Yesterday, lawmakers on the joint select committee of Parliament examining the bill agreed to scrap Section 18 (3) (C), thereby eliminating the five-year sentence. They also agreed, during a meeting at Gordon House, to cut the maximum sentence parish courts can impose to six months but left the $2 million fine in place.

Among those in attendance was Dr Andrew Wheatley, who chaired the committee until he resigned as energy minister last August amid corruption allegations at several entities under his portfolio.

Before his contribution to the discussion, Wheatley apologised for his prolonged absence from the committee.

“I was reliably misinformed that I was no longer a member of the committee,” he told his colleagues. “I checked with the clerk [to the Houses of Parliament], and she confirmed that I was still a member of the committee. I apologise for my prolonged absence.”

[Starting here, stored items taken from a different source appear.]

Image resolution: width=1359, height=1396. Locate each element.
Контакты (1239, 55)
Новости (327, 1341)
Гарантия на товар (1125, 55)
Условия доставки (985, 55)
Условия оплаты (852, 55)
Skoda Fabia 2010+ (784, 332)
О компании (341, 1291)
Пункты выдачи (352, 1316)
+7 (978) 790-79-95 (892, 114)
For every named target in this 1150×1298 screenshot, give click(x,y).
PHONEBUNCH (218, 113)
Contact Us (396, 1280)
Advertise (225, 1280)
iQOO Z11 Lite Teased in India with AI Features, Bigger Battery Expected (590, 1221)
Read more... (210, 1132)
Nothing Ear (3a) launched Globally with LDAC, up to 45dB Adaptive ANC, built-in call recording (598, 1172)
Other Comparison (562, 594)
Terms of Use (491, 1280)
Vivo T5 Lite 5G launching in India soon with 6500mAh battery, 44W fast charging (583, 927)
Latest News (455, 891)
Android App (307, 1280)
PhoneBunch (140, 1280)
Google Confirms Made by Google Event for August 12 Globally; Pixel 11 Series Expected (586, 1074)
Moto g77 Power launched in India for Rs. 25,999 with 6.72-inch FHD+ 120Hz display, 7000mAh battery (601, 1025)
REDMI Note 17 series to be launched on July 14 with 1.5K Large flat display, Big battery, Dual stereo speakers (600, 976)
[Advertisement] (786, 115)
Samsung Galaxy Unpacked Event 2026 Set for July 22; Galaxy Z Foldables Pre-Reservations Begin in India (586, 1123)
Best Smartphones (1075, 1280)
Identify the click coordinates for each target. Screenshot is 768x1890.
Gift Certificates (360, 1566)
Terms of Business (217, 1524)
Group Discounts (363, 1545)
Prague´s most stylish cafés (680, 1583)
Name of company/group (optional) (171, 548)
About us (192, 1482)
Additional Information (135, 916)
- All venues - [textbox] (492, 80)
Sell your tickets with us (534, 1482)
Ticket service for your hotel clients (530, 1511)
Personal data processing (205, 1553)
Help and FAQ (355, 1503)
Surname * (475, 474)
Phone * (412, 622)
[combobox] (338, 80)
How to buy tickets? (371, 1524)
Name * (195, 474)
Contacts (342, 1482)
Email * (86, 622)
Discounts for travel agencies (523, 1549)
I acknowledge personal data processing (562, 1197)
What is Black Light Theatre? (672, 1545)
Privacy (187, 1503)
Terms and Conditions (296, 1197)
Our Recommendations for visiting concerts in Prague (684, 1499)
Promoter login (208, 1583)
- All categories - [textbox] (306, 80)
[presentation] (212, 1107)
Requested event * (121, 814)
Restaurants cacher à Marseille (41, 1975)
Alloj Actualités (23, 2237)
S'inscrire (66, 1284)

Wheatley disclosed that the thinking at the time the proposed legislation was crafted was that the fines would help to ensure that “we have a certain level of compliance and afford a certain level of protection to the citizens whose privacy would be affected”.

“The fines … I urge members to not look at it as a mere cost to the data controller, but more to ensure that they adhere to the regulations, that they adhere to what the act stipulates,” he argued.

“Oftentimes, we create laws, and within three to five years, the penalties appear to be nothing but a token and persons would just gladly break the law because the fines are not substantial to act as a deterrent”.

For opposition member of the committee Mark Golding, it amounts to “overkill” to have data processors who fail to register placed before the circuit court.

Seeking to explain his position, Golding noted that the offence “doesn’t involve any implication of a breach of standard or any misuse of the data in any way.

“It is really a failure to comply with an administrative requirement. I don’t see, in that instance, why they should be prosecuted in the circuit court for this offence. I don’t understand that,” Golding posited.

He argued, too, that the two-year prison sentence proposed for the parish court was excessive and lends itself to the potential for abuse.

“Let us say a church – a small church in August Town or Trench Town that has a computer on which it has a database of its members and information about them ... – hasn’t applied for an exemption and isn’t even aware that there is a facility for an exemption,” Golding suggested. “Next thing, some constable, who has some other reason to be annoyed with somebody senior in the church, decides to charge them under Section 18 of this act, and they can go to prison for two years.”